Startups

An inside look at WebLinc’s first acquisition

WebLinc CEO Darren Hill tells the story of how his company came to acquire Orderbot, a Vancouver-based order management system.

The Orderbot team, which is now part of Weblinc. (Courtesy photo)
I view an acquisition like buying a house.

You can inspect it forever, but until you spend your first night there, you don’t know how it is. The foundation could be there, but a great choice in paint could add so much for the space. In March, when we acquired Orderbot, a 20-person order management system based in Vancouver, we were looking for our “dream home,” a partner that would be comfortable today, energize our work lives and pay dividends into the future.
It was our first acquisition. Here’s how we went about it.

Searching

We wanted to acquire an order management platform. We were looking to solve a business need but knew that the ultimate success of this move would be determined by how well our teams came together.
After determining what success would look like, we spent a year-and-a-half looking for a partner and assessing how our teams could work together.

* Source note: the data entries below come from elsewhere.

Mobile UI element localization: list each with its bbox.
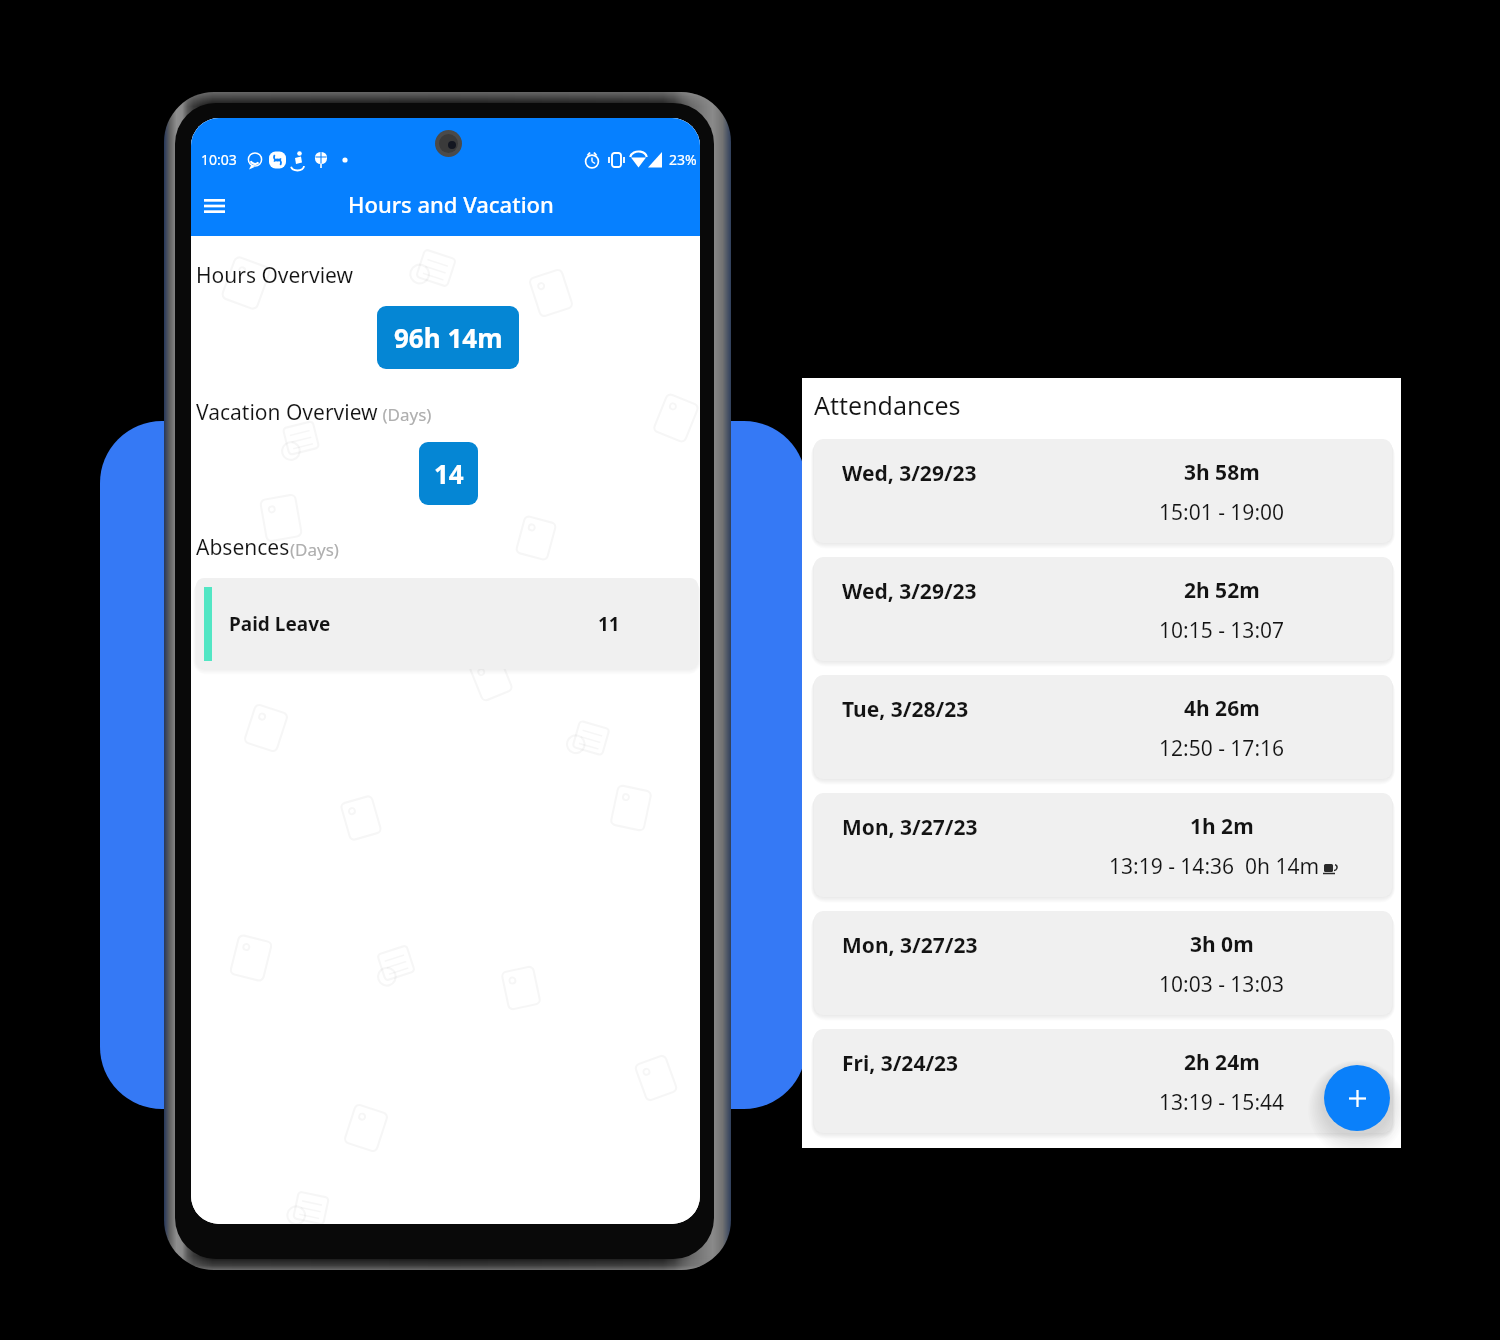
staticText: 96h 14m xyxy=(394,320,503,355)
staticText: Hours and Vacation xyxy=(348,189,554,219)
staticText: 13:19 - 14:36 0h 14m xyxy=(1109,852,1320,881)
staticText: 2h 24m xyxy=(1184,1048,1260,1077)
staticText: 13:19 - 15:44 xyxy=(1159,1088,1285,1117)
staticText: Hours Overview xyxy=(196,261,354,290)
staticText: Fri, 3/24/23 xyxy=(842,1049,959,1078)
staticText: 11 xyxy=(598,611,620,637)
staticText: Attendances xyxy=(814,388,961,422)
button[interactable]: Open navigation menu xyxy=(191,183,237,229)
staticText: Wed, 3/29/23 xyxy=(842,459,977,488)
staticText: Paid Leave xyxy=(229,611,331,637)
staticText: Tue, 3/28/23 xyxy=(842,695,969,724)
staticText: 3h 0m xyxy=(1190,930,1254,959)
staticText: 14 xyxy=(434,456,464,491)
button[interactable]: Wed, 3/29/23 xyxy=(814,557,1392,661)
button[interactable]: 14 xyxy=(419,442,478,505)
button[interactable]: 96h 14m xyxy=(377,306,519,369)
staticText: 15:01 - 19:00 xyxy=(1159,498,1285,527)
button[interactable]: Tue, 3/28/23 xyxy=(814,675,1392,779)
staticText: 10:03 - 13:03 xyxy=(1159,970,1285,999)
staticText: Wed, 3/29/23 xyxy=(842,577,977,606)
button[interactable]: Mon, 3/27/23 xyxy=(814,793,1392,897)
staticText: (Days) xyxy=(378,403,432,426)
staticText: Vacation Overview xyxy=(196,398,378,427)
staticText: Mon, 3/27/23 xyxy=(842,813,978,842)
staticText: 23% xyxy=(669,150,697,169)
staticText: 10:15 - 13:07 xyxy=(1159,616,1285,645)
staticText: (Days) xyxy=(290,538,339,561)
staticText: 2h 52m xyxy=(1184,576,1260,605)
staticText: 3h 58m xyxy=(1184,458,1260,487)
button[interactable]: Fri, 3/24/23 xyxy=(814,1029,1392,1133)
button[interactable]: Add attendance xyxy=(1324,1065,1390,1131)
staticText: 12:50 - 17:16 xyxy=(1159,734,1285,763)
staticText: Absences xyxy=(196,533,290,562)
staticText: Mon, 3/27/23 xyxy=(842,931,978,960)
staticText: 1h 2m xyxy=(1190,812,1254,841)
button[interactable]: Mon, 3/27/23 xyxy=(814,911,1392,1015)
button[interactable]: Wed, 3/29/23 xyxy=(814,439,1392,543)
staticText: 10:03 xyxy=(201,150,237,169)
button[interactable]: Paid Leave xyxy=(196,578,698,669)
staticText: 4h 26m xyxy=(1184,694,1260,723)
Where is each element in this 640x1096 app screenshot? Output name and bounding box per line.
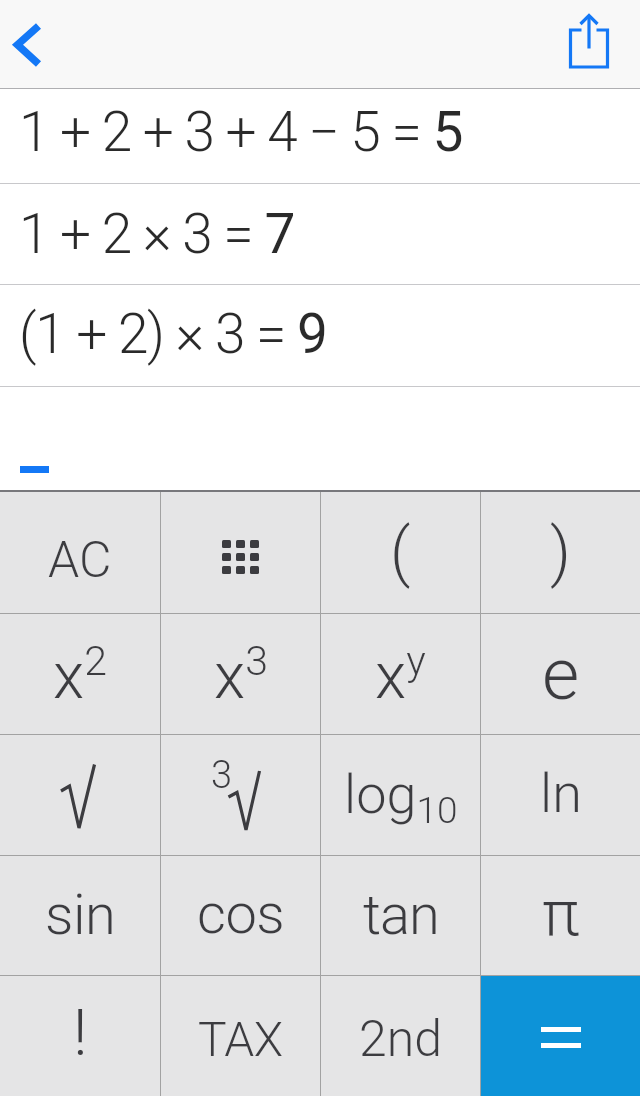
staticText: ) [550, 515, 571, 590]
button[interactable]: xy [321, 614, 480, 734]
button[interactable]: tan [321, 856, 480, 975]
staticText: tan [363, 882, 439, 948]
staticText: sin [45, 882, 116, 948]
button[interactable] [570, 0, 640, 88]
button[interactable]: 3 [161, 735, 320, 855]
button[interactable] [0, 0, 60, 88]
staticText: 2nd [359, 1010, 443, 1069]
button[interactable] [481, 976, 640, 1096]
button[interactable]: 1 + 2 × 3 = 7 [0, 184, 640, 284]
button[interactable]: ! [0, 976, 160, 1096]
staticText: (1 + 2) × 3 = 9 [19, 302, 327, 366]
button[interactable]: π [481, 856, 640, 975]
staticText: AC [48, 531, 112, 590]
button[interactable]: ) [481, 492, 640, 613]
staticText: ( [390, 515, 411, 590]
button[interactable]: AC [0, 492, 160, 613]
button[interactable] [0, 735, 160, 855]
button[interactable]: (1 + 2) × 3 = 9 [0, 285, 640, 386]
staticText: π [542, 877, 580, 951]
button[interactable] [161, 492, 320, 613]
staticText: 1 + 2 + 3 + 4 − 5 = 5 [19, 100, 463, 164]
button[interactable]: ln [481, 735, 640, 855]
staticText: e [542, 632, 580, 716]
staticText: ! [73, 996, 88, 1071]
button[interactable]: 2nd [321, 976, 480, 1096]
staticText: TAX [198, 1011, 283, 1067]
staticText: 1 + 2 × 3 = 7 [19, 202, 294, 266]
staticText: cos [197, 881, 285, 947]
button[interactable]: TAX [161, 976, 320, 1096]
staticText: xy [375, 637, 426, 714]
button[interactable]: ( [321, 492, 480, 613]
button[interactable]: x3 [161, 614, 320, 734]
staticText: x2 [53, 637, 107, 714]
staticText: ln [540, 762, 582, 825]
staticText: 3 [211, 753, 233, 798]
button[interactable]: log10 [321, 735, 480, 855]
button[interactable]: 1 + 2 + 3 + 4 − 5 = 5 [0, 89, 640, 183]
staticText: x3 [214, 637, 268, 714]
button[interactable]: cos [161, 856, 320, 975]
button[interactable]: x2 [0, 614, 160, 734]
staticText: log10 [344, 763, 458, 832]
button[interactable]: sin [0, 856, 160, 975]
button[interactable]: e [481, 614, 640, 734]
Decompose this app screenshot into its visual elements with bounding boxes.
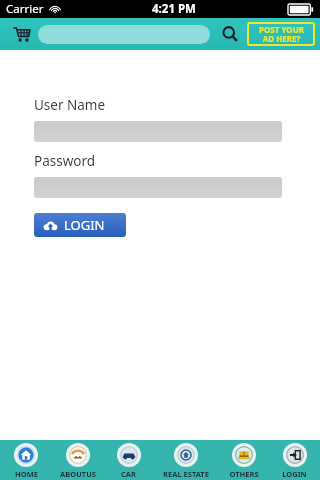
staticText: REAL ESTATE [163, 469, 209, 479]
button[interactable]: CAR [103, 440, 154, 480]
button[interactable]: POST YOUR AD HERE? [247, 22, 315, 46]
staticText: 4:21 PM [152, 1, 196, 17]
button[interactable]: REAL ESTATE [154, 440, 218, 480]
button[interactable]: Search field [38, 25, 210, 44]
button[interactable]: Cart [8, 21, 34, 47]
staticText: LOGIN [282, 469, 307, 479]
staticText: CAR [121, 469, 136, 479]
button[interactable]: Search [218, 22, 242, 46]
staticText: LOGIN [64, 216, 105, 234]
button[interactable]: LOGIN [34, 213, 126, 237]
staticText: Carrier [6, 1, 44, 17]
staticText: HOME [15, 469, 38, 479]
button[interactable]: HOME [0, 440, 52, 480]
staticText: User Name [34, 96, 106, 114]
staticText: Password [34, 152, 96, 170]
button[interactable]: LOGIN [269, 440, 320, 480]
staticText: ABOUTUS [60, 469, 96, 479]
staticText: POST YOUR AD HERE? [259, 24, 304, 45]
staticText: OTHERS [229, 469, 259, 479]
button[interactable]: ABOUTUS [52, 440, 103, 480]
button[interactable]: OTHERS [218, 440, 269, 480]
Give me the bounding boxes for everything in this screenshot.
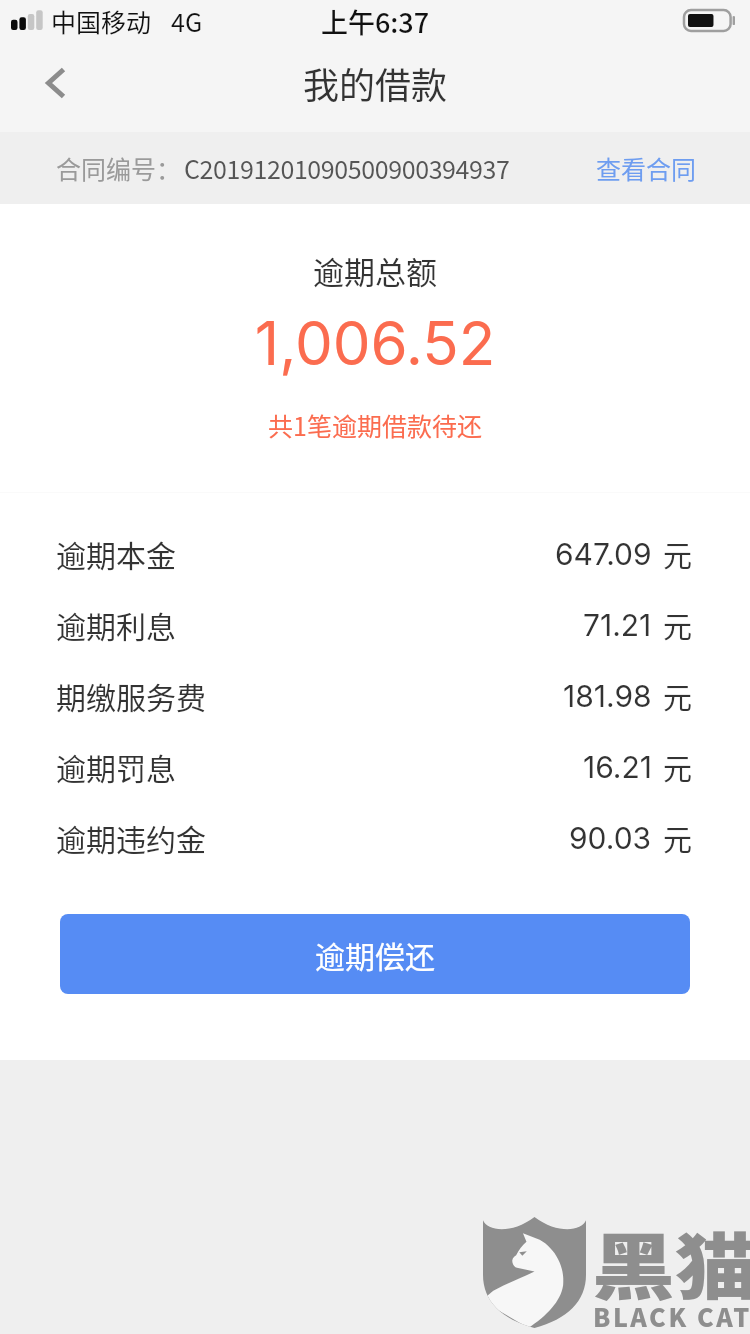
staticText: BLACK CAT [593, 1298, 750, 1334]
staticText: 上午6:37 [0, 2, 750, 41]
staticText: 逾期利息 [56, 603, 176, 646]
staticText: C20191201090500900394937 [184, 150, 510, 186]
staticText: 合同编号： [56, 150, 182, 186]
staticText: 元 [663, 817, 693, 859]
staticText: 中国移动 [51, 3, 152, 39]
staticText: 黑猫 [592, 1210, 750, 1313]
staticText: 647.09 [555, 536, 652, 572]
staticText: 71.21 [583, 607, 652, 643]
staticText: 逾期违约金 [56, 816, 206, 859]
staticText: 元 [663, 746, 693, 788]
button[interactable]: Back [0, 44, 108, 132]
button[interactable]: 查看合同 [584, 140, 709, 196]
staticText: 16.21 [583, 749, 652, 785]
staticText: 逾期总额 [0, 248, 750, 293]
staticText: 共1笔逾期借款待还 [0, 407, 750, 443]
button[interactable]: 逾期偿还 [60, 914, 690, 994]
staticText: 1,006.52 [0, 307, 750, 380]
staticText: 90.03 [569, 820, 652, 856]
staticText: 元 [663, 675, 693, 717]
staticText: 逾期罚息 [56, 745, 176, 788]
staticText: 元 [663, 533, 693, 575]
staticText: 查看合同 [596, 150, 697, 186]
staticText: 4G [171, 3, 203, 39]
staticText: 元 [663, 604, 693, 646]
staticText: 我的借款 [303, 57, 448, 109]
staticText: 期缴服务费 [56, 674, 206, 717]
staticText: 逾期偿还 [315, 933, 435, 976]
staticText: 逾期本金 [56, 532, 176, 575]
staticText: 181.98 [563, 678, 652, 714]
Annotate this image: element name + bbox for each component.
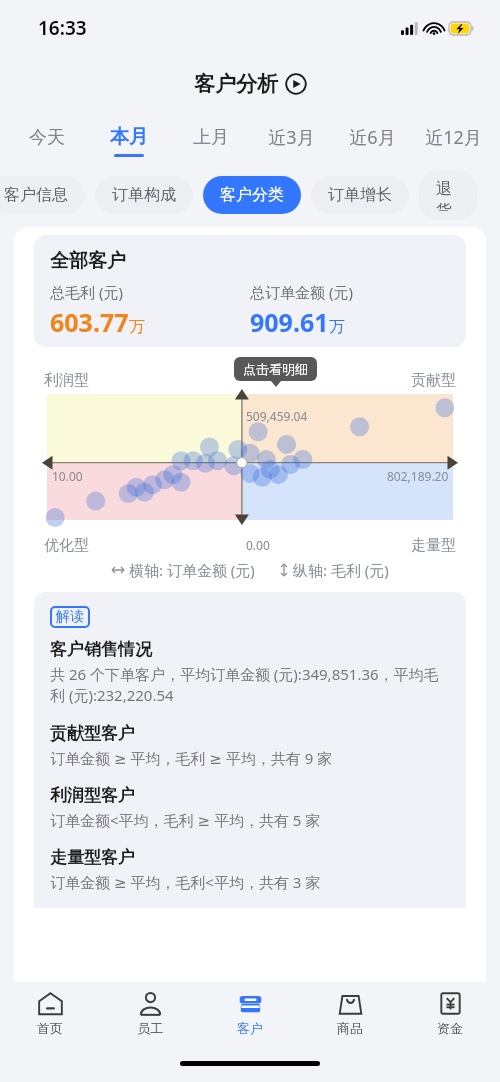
staticText: 近3月 — [268, 125, 315, 150]
staticText: 资金 — [437, 1020, 463, 1036]
button[interactable]: 今天 — [6, 112, 88, 170]
staticText: 万 — [329, 317, 345, 337]
staticText: 客户分析 — [194, 71, 278, 97]
staticText: 优化型 — [44, 536, 89, 555]
button[interactable]: 首页 — [0, 982, 100, 1044]
button[interactable]: 资金 — [400, 982, 500, 1044]
staticText: 今天 — [29, 126, 65, 149]
staticText: 10.00 — [52, 468, 83, 484]
staticText: 909.61 — [250, 305, 329, 339]
staticText: 走量型客户 — [50, 847, 135, 868]
staticText: 员工 — [137, 1020, 163, 1036]
staticText: 客户信息 — [4, 185, 68, 205]
staticText: 本月 — [110, 125, 148, 149]
button[interactable]: 本月 — [88, 112, 170, 170]
staticText: 利润型 — [44, 371, 89, 390]
button[interactable]: 退货 — [419, 170, 477, 220]
staticText: 贡献型客户 — [50, 723, 135, 744]
staticText: 总订单金额 (元) — [250, 282, 353, 302]
staticText: 802,189.20 — [387, 468, 449, 484]
staticText: 客户分类 — [220, 185, 284, 205]
staticText: 509,459.04 — [246, 408, 308, 424]
staticText: 利润型客户 — [50, 785, 135, 806]
button[interactable]: 近6月 — [332, 112, 413, 170]
staticText: 首页 — [37, 1020, 63, 1036]
staticText: 商品 — [337, 1020, 363, 1036]
staticText: 客户 — [237, 1020, 263, 1036]
staticText: 点击看明细 — [243, 361, 308, 377]
button[interactable]: Play — [285, 73, 307, 95]
staticText: 上月 — [193, 126, 229, 149]
staticText: 订单金额 ≥ 平均，毛利 ≥ 平均，共有 9 家 — [50, 748, 333, 768]
staticText: 订单金额<平均，毛利 ≥ 平均，共有 5 家 — [50, 810, 321, 830]
staticText: 近6月 — [349, 125, 396, 150]
button[interactable]: 客户分类 — [203, 176, 301, 214]
staticText: 全部客户 — [50, 249, 126, 273]
button[interactable]: 解读 — [50, 606, 90, 628]
staticText: 贡献型 — [411, 371, 456, 390]
staticText: 横轴: 订单金额 (元) — [129, 560, 255, 580]
staticText: 订单增长 — [328, 185, 392, 205]
button[interactable]: Customer quadrant chart — [14, 357, 486, 582]
staticText: 解读 — [56, 608, 84, 626]
button[interactable]: 上月 — [170, 112, 251, 170]
button[interactable]: 近12月 — [413, 112, 494, 170]
staticText: 603.77 — [50, 305, 129, 339]
staticText: 订单金额 ≥ 平均，毛利<平均，共有 3 家 — [50, 872, 321, 892]
staticText: 16:33 — [38, 15, 87, 41]
button[interactable]: 近3月 — [251, 112, 332, 170]
staticText: 退货 — [436, 179, 460, 211]
button[interactable]: 客户信息 — [0, 176, 85, 214]
staticText: 近12月 — [425, 125, 482, 150]
staticText: 万 — [129, 317, 145, 337]
button[interactable]: 订单构成 — [95, 176, 193, 214]
staticText: 0.00 — [246, 537, 270, 553]
staticText: 走量型 — [411, 536, 456, 555]
staticText: 客户销售情况 — [50, 639, 152, 660]
button[interactable]: 客户 — [200, 982, 300, 1044]
staticText: 订单构成 — [112, 185, 176, 205]
button[interactable]: 员工 — [100, 982, 200, 1044]
button[interactable]: 订单增长 — [311, 176, 409, 214]
staticText: 共 26 个下单客户，平均订单金额 (元):349,851.36，平均毛利 (元… — [50, 664, 450, 706]
staticText: 总毛利 (元) — [50, 282, 123, 302]
button[interactable]: 商品 — [300, 982, 400, 1044]
staticText: 纵轴: 毛利 (元) — [293, 560, 389, 580]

We did a ton of due diligence and gathered a lot of information. Still, when we made the move to Orderbot, there were things we didn’t know. If you’re going to acquire a company, you have to accept that risk and unknowns are involved.

Buying

At WebLinc, we trust, respect and like each other. Would we trust, respect and like them?
We wanted a group who could add to our culture and who shared our beliefs and behaviors. Even so, we weren’t looking for carbon copies of ourselves. We wanted to create a blend of cultures. If we dismissed the values of Orderbot, it would not only strip their strong and unique identity, but also alter who they are on every level, which would be crippling.
We wanted to learn from them. Orderbot brings in-depth expertise, and we wanted to be sure we got the most out of that. And having been through early stage growth ourselves, we could help guide their team as the combined companies mature.
And, obviously, the deal had to work financially for everyone involved, but that’s a story for another day.

Moving In

There are some aspects of integrating a new team that, frankly, aren’t all that exciting — for instance, having to sort out two different tax codes. Orderbot is based in Vancouver, so now we have teams in two different countries.
I took a detailed look at all the things that would need to happen and fit them into buckets that represented major functional areas: HR, product delivery, research and development, operations, sales, etc. We created a mixed steering committee with folks from both sides. Under this team, we established small, focused integration teams to define their own objectives and to work with the steering committee to ensure  timelines were met. We allowed them to work autonomously to get their work done.
It’s tempting to think of this process as “building bridges” but that’s not good enough. We think of it as connecting synapses. We want to get to a place where our interactions are innate.
Here were my key takeaways.

  • Take time to invest in due diligence, but be comfortable that no matter how much you do, there will be risk. There are always unknowns.
  • Always ask your customers if what you’re acquiring is something that provides value to them.
  • Culture is more important than product. You can always tweak a product, but redefining culture is a far larger effort.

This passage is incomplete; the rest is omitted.